Records: Begin

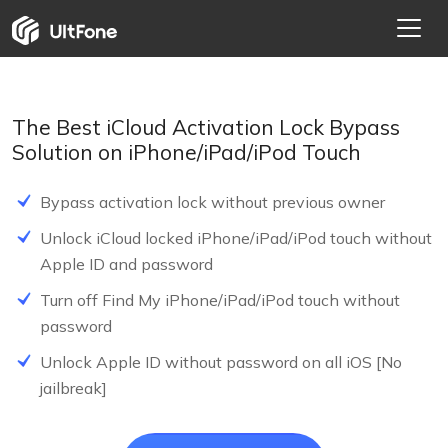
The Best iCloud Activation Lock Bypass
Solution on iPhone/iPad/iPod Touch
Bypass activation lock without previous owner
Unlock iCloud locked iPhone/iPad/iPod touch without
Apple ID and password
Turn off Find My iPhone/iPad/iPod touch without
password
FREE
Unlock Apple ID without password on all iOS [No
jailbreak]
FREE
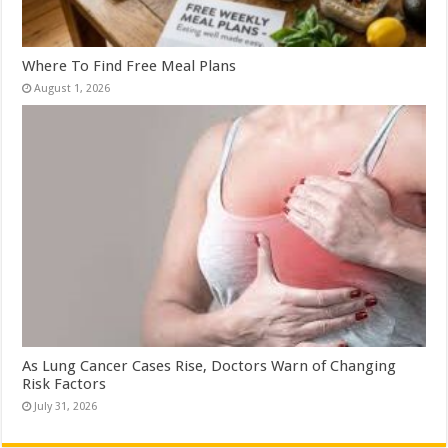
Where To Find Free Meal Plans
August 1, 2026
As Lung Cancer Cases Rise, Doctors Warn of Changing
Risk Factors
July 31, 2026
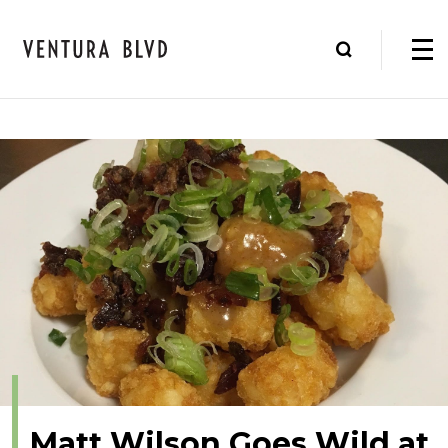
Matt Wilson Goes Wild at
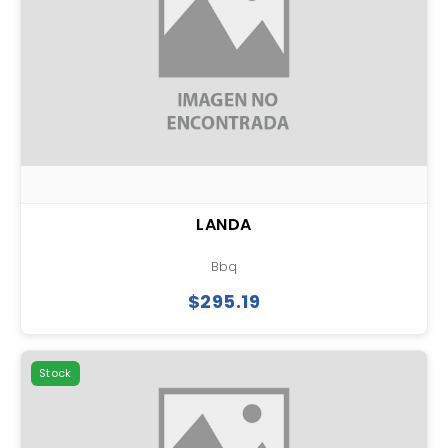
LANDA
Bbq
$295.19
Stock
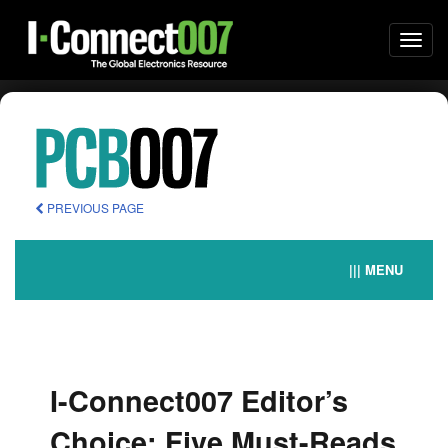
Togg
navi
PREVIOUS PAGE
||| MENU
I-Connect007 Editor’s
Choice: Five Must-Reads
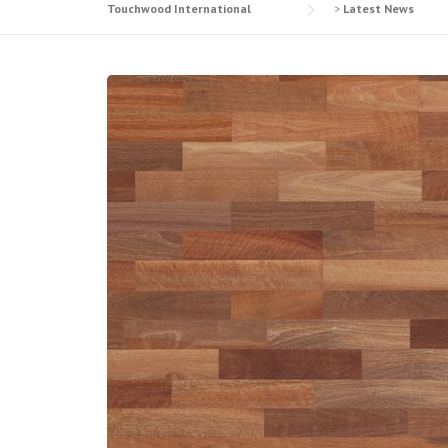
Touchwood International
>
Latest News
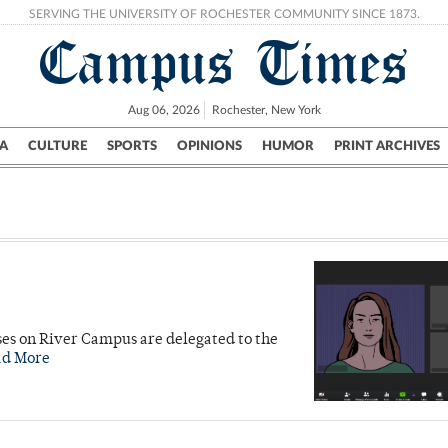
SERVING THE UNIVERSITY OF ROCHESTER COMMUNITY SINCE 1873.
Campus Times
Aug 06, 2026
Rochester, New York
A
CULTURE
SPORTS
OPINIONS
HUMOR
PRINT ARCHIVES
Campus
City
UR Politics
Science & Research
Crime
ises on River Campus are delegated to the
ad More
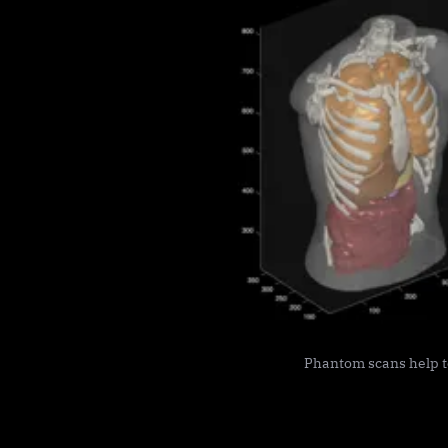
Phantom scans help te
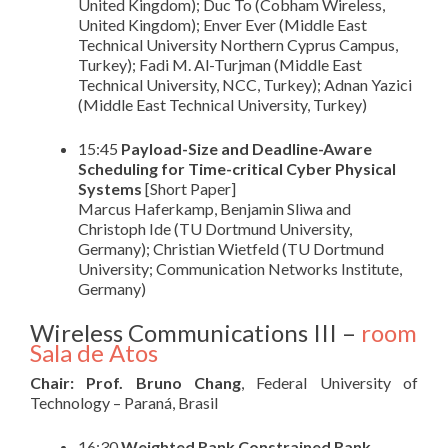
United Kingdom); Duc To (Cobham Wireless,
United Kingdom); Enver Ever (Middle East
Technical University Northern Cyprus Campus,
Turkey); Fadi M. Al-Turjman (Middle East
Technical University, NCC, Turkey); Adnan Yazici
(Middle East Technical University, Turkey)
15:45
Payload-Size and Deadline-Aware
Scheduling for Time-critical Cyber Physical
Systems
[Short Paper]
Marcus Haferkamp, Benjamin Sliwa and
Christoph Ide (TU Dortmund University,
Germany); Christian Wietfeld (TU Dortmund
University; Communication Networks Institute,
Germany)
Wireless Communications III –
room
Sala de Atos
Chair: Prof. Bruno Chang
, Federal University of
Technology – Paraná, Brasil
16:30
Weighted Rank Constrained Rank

Records: End

What you are asked to do ->
Check every line of the listing for the string "Campus" and report how many lines have it, as a number alone.

Result ->
4